Anyway, this morning's hybrid:


It's happened again. Desperately trying to silence the din. It's a fire alarm or something and it's making me feel desperately uncomfortable. I don't know why. It doesn't feel right. It's too shrill, too incessant. Must. Make. It. Stop. Through the fug of confusion and agony, I see it. There it is, the bell, and there's the button that will stop its ringing its dinging - I can't conceptualize the word because its hurting, it is somehow drilling into my head, deafening me, driving me half mad. I'm pushing the button -'no response'. I find levers, I pull on them, they come off in my hand - still the infernal noise. It's seems to be in my head now. I cannot make it stop. Over there, a hammer. I'll break the thing, then it will stop, It'll have to stop when it's broken because it will simply cease to be. I take hold of the hammer and club the bell and all its connections, I smash it into fragments - I'm swinging this hammer like the God of Thunder. Still it rings. It persists. I take hold of electrical wires and forgetting all I know about the dangers of live electrical wires, so mad I now feel, I start to drag them out of the wall, my hands now hold great clumps of coloured wire,fizzing, the stench of smoke filling my nostrils my hands sizzling, and still the noise, the noise the noise, the NOISE! I see myself - as if standing on that bridge holding my ears like that character in the Munch's Scream, and I'm about to throw myself over it before I open my heavy eyes and see, the alarm clock. Ringing. Plaintively telling me to silence it, telling me to please get up.

Wednesday 28 September 2011

A walk for my mind

The other thing I'm struggling with, if I'm honest, is the idea of the notebook. I fully understand how vital taking notes is, but I never seem to have the damn thing with me, or a pen, or the pen doesn't work, or the notebook is with me but its now bent/broken/pages falling out, or the pen has snapped leaving my clothes and parts of me covered in ink - you get the picture. So today, I took my customary walk on the beach, just a few meters from where I work and armed not so much with a notebook, but more of a notebook mentality, as discussed and encouraged somewhere in the BRB.

Pretty soon I noticed that in places, the damp sand - the sea, having moved out, looked flat and smooth but with a hint of grain, like wood. Like pine actually, or light oak.
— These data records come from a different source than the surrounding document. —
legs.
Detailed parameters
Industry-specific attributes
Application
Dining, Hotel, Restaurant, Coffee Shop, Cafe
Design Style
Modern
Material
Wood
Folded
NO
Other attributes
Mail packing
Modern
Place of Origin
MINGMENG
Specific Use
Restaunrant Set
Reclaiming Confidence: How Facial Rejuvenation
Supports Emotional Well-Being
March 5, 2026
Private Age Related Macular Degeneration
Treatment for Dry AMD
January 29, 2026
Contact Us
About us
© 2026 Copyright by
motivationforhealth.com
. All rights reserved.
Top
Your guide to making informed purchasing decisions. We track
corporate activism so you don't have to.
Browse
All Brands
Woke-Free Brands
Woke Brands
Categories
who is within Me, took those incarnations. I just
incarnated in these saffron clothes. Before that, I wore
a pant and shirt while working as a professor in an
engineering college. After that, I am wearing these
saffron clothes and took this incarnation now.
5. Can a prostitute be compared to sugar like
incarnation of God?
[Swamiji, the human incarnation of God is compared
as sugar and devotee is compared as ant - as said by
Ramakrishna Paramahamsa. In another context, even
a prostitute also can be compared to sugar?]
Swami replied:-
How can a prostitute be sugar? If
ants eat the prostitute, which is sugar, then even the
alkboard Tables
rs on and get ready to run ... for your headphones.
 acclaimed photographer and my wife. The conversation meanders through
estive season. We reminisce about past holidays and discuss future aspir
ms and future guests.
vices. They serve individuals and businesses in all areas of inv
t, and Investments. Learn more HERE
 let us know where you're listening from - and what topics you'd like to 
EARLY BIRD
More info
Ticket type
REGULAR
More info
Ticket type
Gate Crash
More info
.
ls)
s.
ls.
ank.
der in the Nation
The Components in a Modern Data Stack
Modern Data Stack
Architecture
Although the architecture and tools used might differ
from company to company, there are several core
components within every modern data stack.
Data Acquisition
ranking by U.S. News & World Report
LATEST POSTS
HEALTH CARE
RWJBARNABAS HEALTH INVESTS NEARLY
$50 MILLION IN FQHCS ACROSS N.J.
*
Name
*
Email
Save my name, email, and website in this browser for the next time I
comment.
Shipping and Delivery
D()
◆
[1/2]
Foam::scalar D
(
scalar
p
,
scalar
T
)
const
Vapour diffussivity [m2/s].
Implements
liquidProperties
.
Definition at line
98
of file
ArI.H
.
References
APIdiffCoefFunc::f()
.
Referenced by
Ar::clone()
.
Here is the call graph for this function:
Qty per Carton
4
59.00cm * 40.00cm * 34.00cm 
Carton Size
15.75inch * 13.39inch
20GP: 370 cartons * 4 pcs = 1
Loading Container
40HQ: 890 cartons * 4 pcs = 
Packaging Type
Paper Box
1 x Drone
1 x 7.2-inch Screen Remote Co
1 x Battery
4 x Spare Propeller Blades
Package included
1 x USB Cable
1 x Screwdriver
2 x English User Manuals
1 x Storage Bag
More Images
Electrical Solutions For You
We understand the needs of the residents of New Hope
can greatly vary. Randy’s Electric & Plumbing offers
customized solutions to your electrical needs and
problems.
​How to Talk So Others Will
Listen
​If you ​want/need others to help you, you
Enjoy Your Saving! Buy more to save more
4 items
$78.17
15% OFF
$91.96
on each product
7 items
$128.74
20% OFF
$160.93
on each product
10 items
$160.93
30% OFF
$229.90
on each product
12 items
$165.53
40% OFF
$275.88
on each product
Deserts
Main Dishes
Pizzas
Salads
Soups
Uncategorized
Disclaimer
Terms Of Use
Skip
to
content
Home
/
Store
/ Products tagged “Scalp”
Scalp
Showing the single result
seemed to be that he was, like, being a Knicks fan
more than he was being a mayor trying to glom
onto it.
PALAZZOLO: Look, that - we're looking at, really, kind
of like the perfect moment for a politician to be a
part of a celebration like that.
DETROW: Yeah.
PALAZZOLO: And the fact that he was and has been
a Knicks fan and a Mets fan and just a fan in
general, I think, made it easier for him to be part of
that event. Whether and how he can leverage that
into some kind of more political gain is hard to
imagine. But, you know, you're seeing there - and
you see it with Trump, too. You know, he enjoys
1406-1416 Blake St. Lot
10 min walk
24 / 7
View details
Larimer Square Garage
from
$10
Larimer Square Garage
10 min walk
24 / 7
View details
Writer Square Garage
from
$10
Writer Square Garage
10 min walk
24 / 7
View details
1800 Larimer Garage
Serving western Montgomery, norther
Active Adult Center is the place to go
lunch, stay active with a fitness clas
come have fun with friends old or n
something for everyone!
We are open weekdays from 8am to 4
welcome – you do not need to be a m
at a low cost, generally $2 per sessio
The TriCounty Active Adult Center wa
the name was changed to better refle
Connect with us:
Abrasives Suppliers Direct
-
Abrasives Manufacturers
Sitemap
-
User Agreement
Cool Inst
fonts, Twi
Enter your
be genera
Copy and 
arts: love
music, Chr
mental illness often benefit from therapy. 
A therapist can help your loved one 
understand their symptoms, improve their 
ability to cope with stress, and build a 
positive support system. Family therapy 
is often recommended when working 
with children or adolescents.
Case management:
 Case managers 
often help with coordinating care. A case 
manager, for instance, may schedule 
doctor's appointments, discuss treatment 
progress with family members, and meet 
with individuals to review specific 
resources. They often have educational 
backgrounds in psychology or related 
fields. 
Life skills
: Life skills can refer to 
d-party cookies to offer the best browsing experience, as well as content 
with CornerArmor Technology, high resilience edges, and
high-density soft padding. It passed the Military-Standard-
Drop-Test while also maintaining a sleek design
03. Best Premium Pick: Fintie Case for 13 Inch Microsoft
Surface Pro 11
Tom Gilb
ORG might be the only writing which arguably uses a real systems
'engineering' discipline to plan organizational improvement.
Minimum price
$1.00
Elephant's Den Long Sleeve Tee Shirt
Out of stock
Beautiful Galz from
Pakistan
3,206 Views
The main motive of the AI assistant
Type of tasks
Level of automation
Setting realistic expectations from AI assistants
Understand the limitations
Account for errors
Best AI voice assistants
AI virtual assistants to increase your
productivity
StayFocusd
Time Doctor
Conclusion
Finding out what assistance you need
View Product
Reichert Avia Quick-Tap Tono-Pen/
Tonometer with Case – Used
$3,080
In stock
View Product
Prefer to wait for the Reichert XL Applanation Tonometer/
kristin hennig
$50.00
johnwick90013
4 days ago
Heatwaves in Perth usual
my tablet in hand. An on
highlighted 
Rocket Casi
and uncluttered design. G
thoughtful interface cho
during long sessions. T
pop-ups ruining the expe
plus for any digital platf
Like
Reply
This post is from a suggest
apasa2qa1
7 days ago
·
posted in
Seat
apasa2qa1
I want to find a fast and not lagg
I looked at it closer and it looked almost like tanned leather - the 'grain' in the sand caused by the swirl of the retreating sea made it look 'hide' like. I looked further along the line where damp sand met the dry, where stones had been deposited, washed and abandoned and noticed an appearance and texture that reminded me of flattened cake mixture, patted and rolled - each stone either a currant, a sultana, or a raisin. Further along the shore little semi circular holes appeared in the sand, in straight lined sections which at times looked almost like a succession of kitchen cheese graters, all lined up. I would never have made that comparison had I not 'looked' as hard as I did today. And I thought, I don't have a notebook, but I have a little internal recorder in my brain if I remember to switch it on. If. I. Remember. To Switch It On.

Tuesday 27 September 2011

Freewrite Exercises

Just added a handful of freewrites to this blog which I have brought over from the OU blog. The spelling mistakes, lack of paragraphs and grammatical eccentricity are entirely the fault of that site which has refused to help me in those areas. And I'm so lazy I've cut and pasted them in pretty much as they were.

Freewrite

I can't help but notice that all my free writes so far have been anecdotal based. Does this mean that they aren't real free writes? I fear it may. Therefore if I begin this one with a course prompt and go straight in it won't be. Will it? Anyway.... I was on my way to the car park when...I noticed that three nuns including the nun driver, were making a hash of parking their 1972 Triumph Herald in a slot that frankly would not have received my 1996 Smart car which to the uninitiated is only a snit and spit-squirt bigger than something that would have come out of the Matchbox factory circa 1968. It's not as if the Triumph H is a big car. On the contrary size was never its abiding feature. It was much more style - with its innovatory bonnet, 'up and there's half the car pointing towards the heavens' - Good heavens. Good Heavens dude where's the (front end) of my car, sounds like a bit of a cut price film title for a cut in half car. The nuns, it should be added were all fine when they emerged blinking into an unsuspecting car park. Once they'd squeezed themselves from the doors. One of them it has to be said hadn't seemed to have kept any food denial Lent asceticism for quite some time, if she was a chocoholic or a pie eating champion before last Lent, I think it's fair to suggest that she is one still.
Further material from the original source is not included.